We will continue to accept poems on other topics, but we're looking forward to seeing what you send!

We are also still looking for short stories and short non-fiction (10-12 pages) for our Spring/Summer and Fall/Winter issues, respectively.


Monday, March 24, 2014

The Proof Is On the Way

Have you ever clicked on to the link to a package coming your way via FedEx or the Post Office, thinking, I hope it's here soon!, only to find that it won't arrive (apparently) until next week?  Here it is four days into Spring (technically), and I am waiting for the proof of the Fall/Winter issue; as soon as I can okay it, we can get the magazine to you!  I keep looking out the window hoping that a delivery van will drive up.  I'm also hoping that the Nor'easter projected for tomorrow night will miss us, but if not, maybe it will be the last of the wintry storms that have delayed us so much this year.

In the meantime, we have great news about our Poetry Contest Judge, Karen Skolfield--her book, Frost in the Low Areas, just won the New England PEN Award for Poetry!  It is well deserved--the book is wonderful, and I'm only bragging a little when I say that we had the wit and foresight to print two of the poems in it in Common Ground Review 14.1 (the one with the cat on the cover).
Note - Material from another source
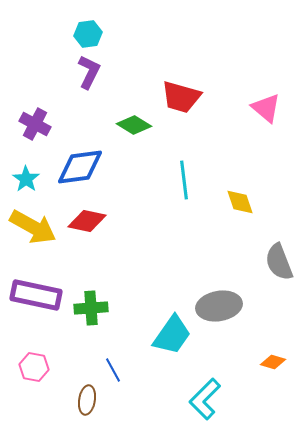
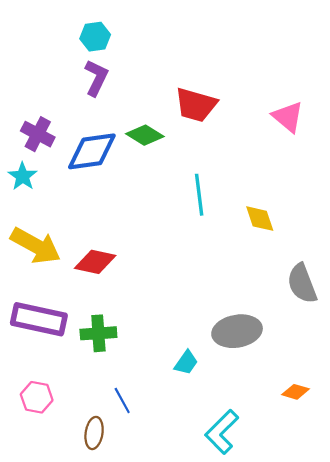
blue diamond: (80, 167) -> (92, 151), moved
cyan star: (26, 179) -> (23, 176), moved
red diamond: (87, 221) -> (95, 262), moved
cyan trapezoid: (172, 335) -> (186, 363), size x0.6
Finally, we are still reading submissions as far back as from last summer for consideration for the Spring/Summer issue, and with any luck, we may be able to get that issue out when it is actually still Spring/Summer.  (Probably Summer.  But Summer 2014.)

Thank you for your patience!  and let us know if you'd like a copy of the magazine, or a back issue.

Wednesday, January 22, 2014

Snow Days, Sneezes, and COLD

Snow days are joyous things--especially when the forecast got it quite wrong, skies are blue, and schools are closed (having believed the forecast).  That's the perfect time to play, make hot chocolate for the happy children zooming about the house like self-propelled rockets, and wonder when you're ever going to finish formatting the magazine.  It's 16 degrees today, going below zero by about that much tonight, and I at least slow down a bit in the cold.

The good news is, we are formatting the Fall/Winter issue, which should be ready in February. 

More good news, we are accepting entries for the poetry contest (judge to be named soon).  And of course, the poems we are reading now are being considered for the Spring/Summer issue--whether they have been sent recently or whether we are just getting to them.  The reading is going on apace; notifications are following a little more slowly.  (If only we could harness the children's energy--those rockets could get letters to you in record time!)